PRUDP

PRUDP

PRUDP is a third-party network protocol used for network communications by some Nintendo software on the 3DS. It presumably stands for “pretty reliable UDP” or “partially reliable UDP” or some such, and essentially implements TCP-like reliability via sequence numbers and acknowledgement within UDP. Optionally it also adds security (prudps), via RC4 encryption + hashing. This is the protocol used in Nintendo 3DS and Wii U games for online multiplayer comms etc. This can be used with UDS local-WLAN too.
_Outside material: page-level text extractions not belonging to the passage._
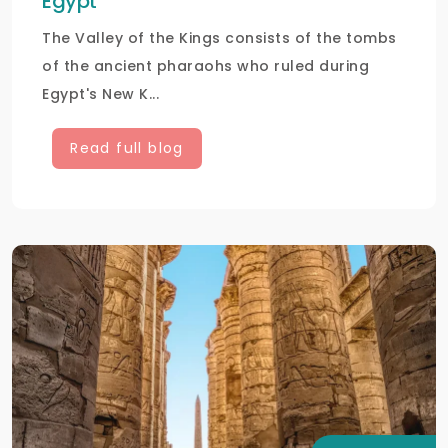
Egypt
The Valley of the Kings consists of the tombs
of the ancient pharaohs who ruled during
Egypt's New K...
Read full blog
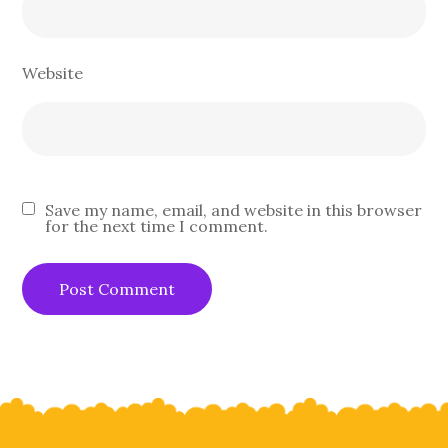
Website
Save my name, email, and website in this browser
for the next time I comment.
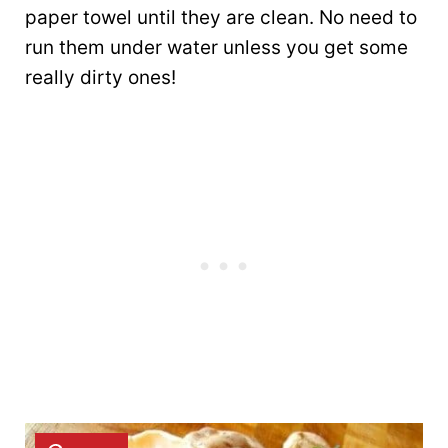
paper towel until they are clean. No need to
run them under water unless you get some
really dirty ones!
At least two different versions of PRUDP seem to be used by Nintendo software: an older version used in the Friend services and a newer one used in Pokémon X/Y.

This page isn’t fully documented yet, you can visit 🔗 this for more documentation.

Version 0 #

This is the version of the protocol used by the Friend services.

Packet structure #

TypeNameDescription
u16src_dstMagic: client-to-server (afa1) or server-to-client (a1af)
u16opType of packet
u8unk1
u32unk2
u16seqnoIncrementing ID to pair up data packets and acknowledgement
u8[*]payload
u8checksumseems to be related to the sum of the rest of the fields (mod 256)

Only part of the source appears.